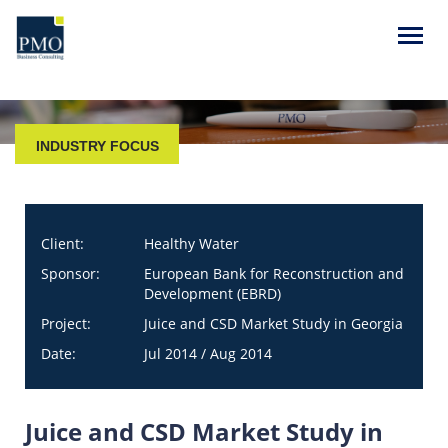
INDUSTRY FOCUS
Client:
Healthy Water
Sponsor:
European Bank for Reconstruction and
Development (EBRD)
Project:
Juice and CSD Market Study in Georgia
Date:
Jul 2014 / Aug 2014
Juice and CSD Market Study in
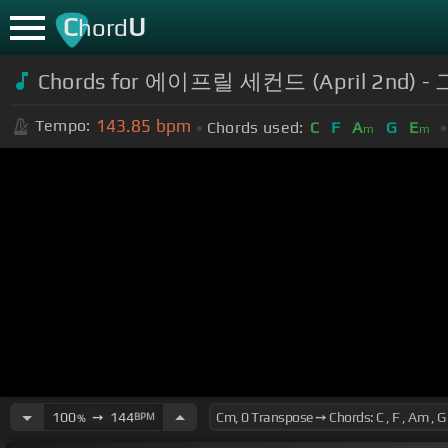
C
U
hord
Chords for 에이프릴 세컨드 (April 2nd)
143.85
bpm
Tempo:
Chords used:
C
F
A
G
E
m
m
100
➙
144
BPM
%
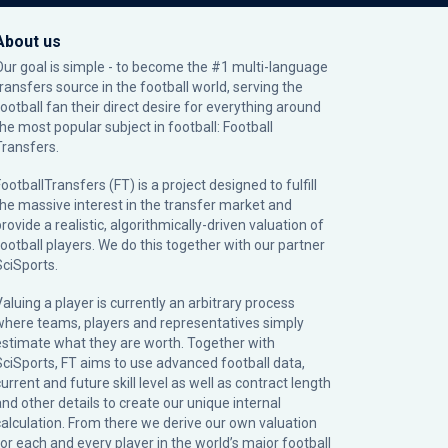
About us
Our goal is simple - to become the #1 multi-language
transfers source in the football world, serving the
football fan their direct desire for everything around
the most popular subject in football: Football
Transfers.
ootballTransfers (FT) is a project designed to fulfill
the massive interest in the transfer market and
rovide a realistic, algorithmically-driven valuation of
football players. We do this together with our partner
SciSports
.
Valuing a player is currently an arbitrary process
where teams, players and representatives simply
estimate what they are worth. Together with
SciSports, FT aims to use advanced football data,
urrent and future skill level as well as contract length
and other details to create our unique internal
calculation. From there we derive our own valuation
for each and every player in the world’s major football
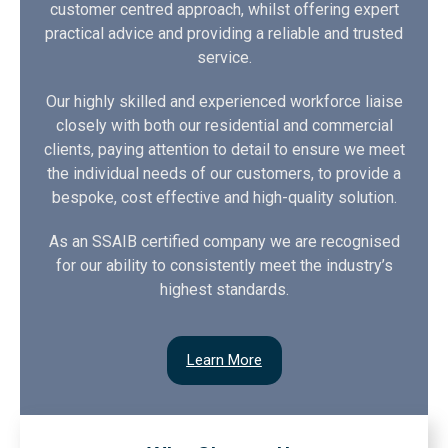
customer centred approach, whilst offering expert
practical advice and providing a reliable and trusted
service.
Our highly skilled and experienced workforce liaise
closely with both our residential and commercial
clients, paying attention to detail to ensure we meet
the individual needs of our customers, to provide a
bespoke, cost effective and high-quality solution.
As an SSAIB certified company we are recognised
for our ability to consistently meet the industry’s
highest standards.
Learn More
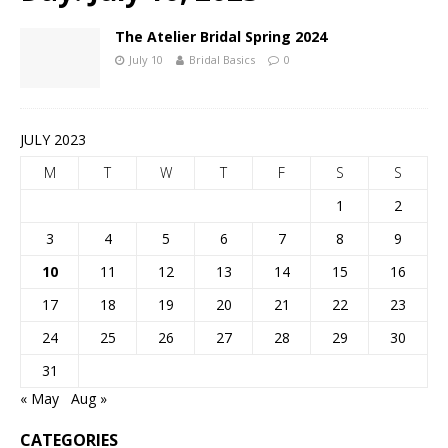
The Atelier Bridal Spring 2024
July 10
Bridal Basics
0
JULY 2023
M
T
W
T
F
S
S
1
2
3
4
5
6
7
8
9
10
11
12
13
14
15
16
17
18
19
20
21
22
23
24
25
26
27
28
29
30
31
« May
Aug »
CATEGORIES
::::::::::
What to produce: Set down exactly and only the lines from the line that contains "urrent and future" through the last line of the entries above, with both of those lines included and the pictures left out.

Reply:
urrent and future skill level as well as contract length
and other details to create our unique internal
calculation. From there we derive our own valuation
for each and every player in the world’s major football
customer centred approach, whilst offering expert
practical advice and providing a reliable and trusted
service.
Our highly skilled and experienced workforce liaise
closely with both our residential and commercial
clients, paying attention to detail to ensure we meet
the individual needs of our customers, to provide a
bespoke, cost effective and high-quality solution.
As an SSAIB certified company we are recognised
for our ability to consistently meet the industry’s
highest standards.
Learn More
The Atelier Bridal Spring 2024
July 10
Bridal Basics
0
JULY 2023
M
T
W
T
F
S
S
1
2
3
4
5
6
7
8
9
10
11
12
13
14
15
16
17
18
19
20
21
22
23
24
25
26
27
28
29
30
31
« May
Aug »
CATEGORIES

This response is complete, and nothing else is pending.